To help illustrate what I’m saying here, imagine you wrote down all your core beliefs in a book and passed that book on to your children. Now, imagine that The Good Book of You (hereafter, TGBY) was also read by other groups, and after your passing, one group, the “Bozos”, began to claim your last name and a share of your inheritance because they practiced the TGBY better than anyone else. Now, in such a situation, we can clearly see that your appellation and inheritance do not belong to the Bozos simply because they want it. To your descendants, whatever interpretation of TGBY they may have, belong your last name and inheritance. Nobody can lay claim to such things unless they are born or adopted in. Only you can give people a share in your identity and inheritance.

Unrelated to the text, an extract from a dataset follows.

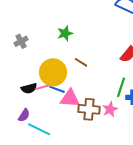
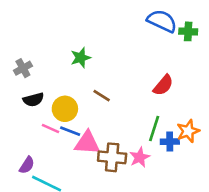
yellow circle: (53, 72) -> (65, 109), size x0.7
pink line: (42, 87) -> (50, 128), turned 40
black semicircle: (29, 88) -> (33, 100), moved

We can see clearly that these Bozos have no right to your identity and inheritance, despite their devotion and fidelity to TGBY. But when it comes to Protestant claims, we suddenly cannot see so clearly, even though what is happening is very similar. Protestants justify the legitimacy of their churches in the same ways as the Bozos do. They believe they understand the Good Book better and so, by virtue of good interpretation and better ethics, they claim to be legitimate churches and fellow partakers in the divine inheritance. Yet while they succeed in gaining a following, they deny God’s true community. They call themselves churches, but the Church has not made them churches.
The basic problem is: they have offered unauthorized fire (Lev. 10:1), and this problem has been around since the beginning. It happened with Cain, and it certainly happens within American evangelicalism because we no longer understand continuity and succession. This has awful consequences for unity. The only way to overcome this short-sightedness is to recognize that there is a community that goes back to the true apostles and that guards apostolic succession to this very day. And then to recognize which community that is. And that community is not sectarian, for it desires and has processes to bring everyone into its fold.

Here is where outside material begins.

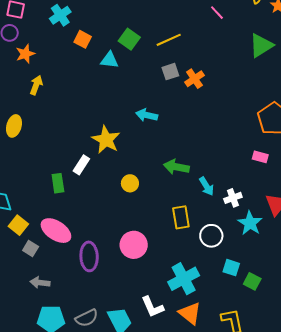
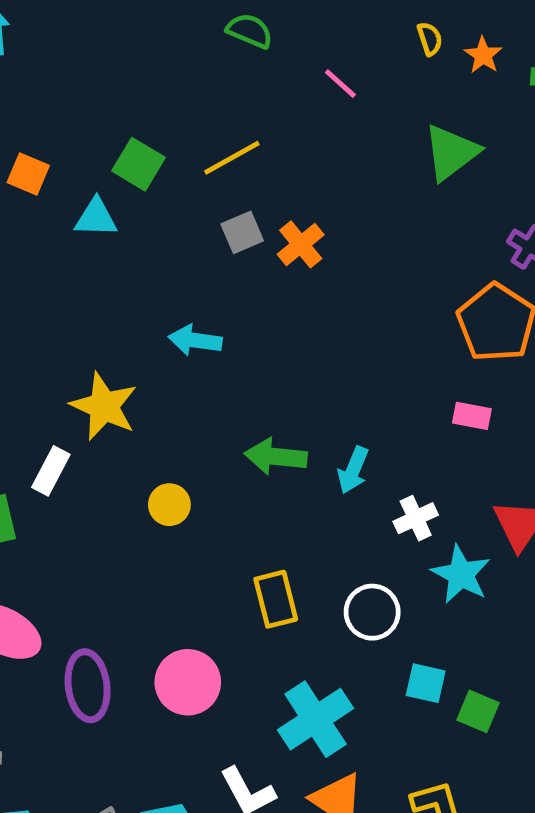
cyan arrow: (207, 186) -> (353, 470), moved, turned 60
yellow rectangle: (181, 217) -> (276, 599), moved
pink circle: (134, 245) -> (188, 682), moved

One might object to the above conception with, “The church’s situation is different. Membership is not determined by blood (or legal) succession.” While it’s true that one cannot be born into the Church, succession does happen by blood. Christ purchased the Church with his own blood (Acts 20.28; Rev. 5.9), and the identity and inheritance belong to whichever Church he purchased. Are we certain Christ has indiscriminately purchased every group who claims to be a church? If some are to be excluded, who gets to decide on the criteria?

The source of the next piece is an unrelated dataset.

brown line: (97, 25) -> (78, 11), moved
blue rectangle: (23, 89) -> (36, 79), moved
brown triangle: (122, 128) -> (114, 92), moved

When we consider the motif of adoption, how readily does evangelicalism assume that adoption happens invisibly and apart from the Church? Instead, why not by a Father (God) and Mother (Church) into a family? The Church, as the (i.e., authorized) possessor of the identity and inheritance, physically adopts us. All other arrangements are temporary and to be superseded.
In sum, the Great Hall is the point of connection that binds and connects all physical, concrete churches within history to a single identity wherein each is part of each other’s experience and history. As such, it has existed from the beginning and itself has a history. And its future inheritance is greatly desirable.